# 'nother noob.



## Bluelover (Aug 30, 2009)

Welcome to the forum!


----------



## Appyt (Oct 14, 2007)

Hello, welcome....


----------



## foreignmusic (Mar 7, 2010)

thank you!


----------



## jazzyrider (Sep 16, 2007)

welcome to the forum  hope you enjoy it here


----------



## kchfuller (Feb 1, 2008)

Welcome from CA!


----------



## HalfPass (Jun 12, 2009)

Hi and welcom to the Horse Forum!!

HP


----------



## foreignmusic (Mar 7, 2010)

Thanks so much! 

I haven't gotten thru everything here yet but so far, i am totally smitten with all the stunning horses you guys have: )


----------



## sheawhittet (Oct 11, 2009)

Welcome!! I respect the fact that you rescue and rehabiliate your horses, so do I!!


----------



## foreignmusic (Mar 7, 2010)

I admit that I have not rescued any directly from a "rescue" facility, more that I take them in BEFORE they get on the rescue bus. I also transport any and all legitimate rescue animals for free.

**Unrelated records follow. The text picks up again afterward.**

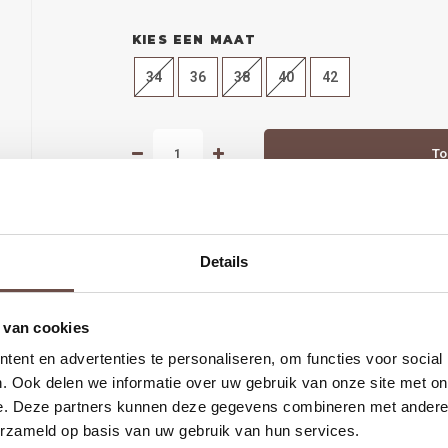
KIES EEN MAAT
34
36
38
40
42
To
DEEL DIT PRODUCT:
Details
 van cookies
ent en advertenties te personaliseren, om functies voor social
. Ook delen we informatie over uw gebruik van onze site met on
arna
Groot deel van de collectie hebben we ook in de winkel in Alk
e. Deze partners kunnen deze gegevens combineren met andere i
erzameld op basis van uw gebruik van hun services.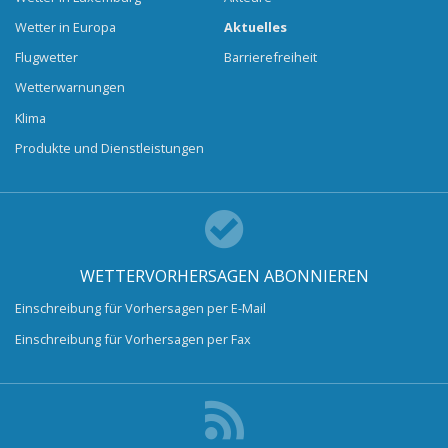
Wetter in Europa
Aktuelles
Flugwetter
Barrierefreiheit
Wetterwarnungen
Klima
Produkte und Dienstleistungen
WETTERVORHERSAGEN ABONNIEREN
Einschreibung für Vorhersagen per E-Mail
Einschreibung für Vorhersagen per Fax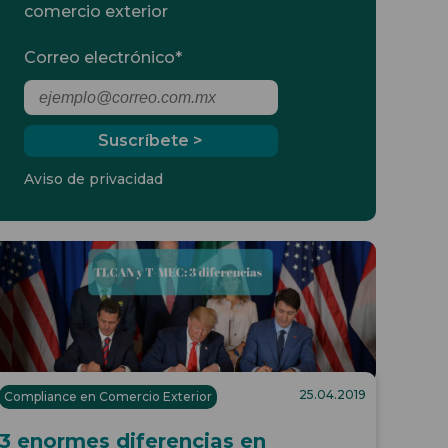
comercio exterior
Correo electrónico
*
Aviso de privacidad
25.04.2019
Compliance en Comercio Exterior
3 enormes diferencias en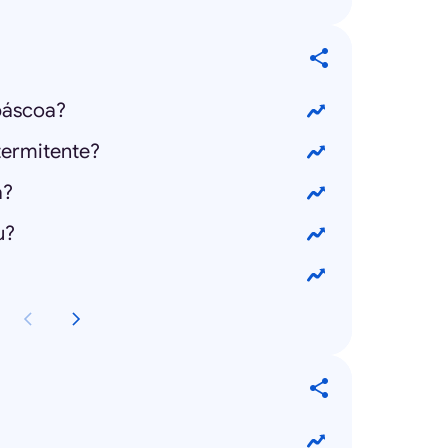
páscoa?
termitente?
a?
u?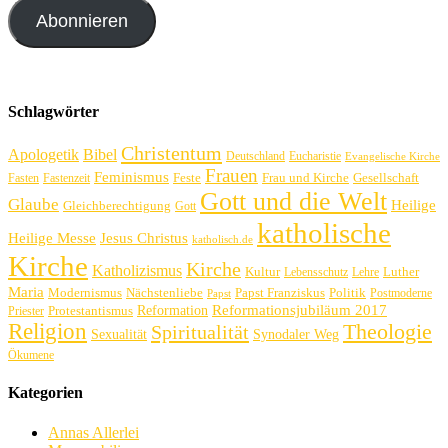
Adresse
Abonnieren
Schlagwörter
Christentum
Apologetik
Bibel
Deutschland
Eucharistie
Evangelische Kirche
Frauen
Feminismus
Feste
Frau und Kirche
Gesellschaft
Fasten
Fastenzeit
Gott und die Welt
Glaube
Heilige
Gleichberechtigung
Gott
katholische
Heilige Messe
Jesus Christus
katholisch.de
Kirche
Kirche
Katholizismus
Kultur
Luther
Lebensschutz
Lehre
Maria
Politik
Modernismus
Nächstenliebe
Papst Franziskus
Postmoderne
Papst
Reformation
Reformationsjubiläum 2017
Protestantismus
Priester
Religion
Theologie
Spiritualität
Sexualität
Synodaler Weg
Ökumene
Kategorien
Annas Allerlei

Rescue, for some, is a good thing. Thank you for YOUR efforts, SheaW.! And thanks, too, for the welcome : )


----------



## Juniper (May 4, 2007)

Nice to meet ya!


----------



## foreignmusic (Mar 7, 2010)

Thank you, and nice to meet you, too! Montana has always held huge interest for me and someday I will visit again, if not live there : )


----------



## Juniper (May 4, 2007)

what part of Montana did you visit?


----------



## foreignmusic (Mar 7, 2010)

Had friends/family near Missoula back in the late 80's early 90's. We spent most vacations there while they were there, near somebody's lake.... greely? Seeley! Gosh, it's been a long time... Thanks for stirring the memoury box : ). It was the serenity that i remember liking so much. And the space.


----------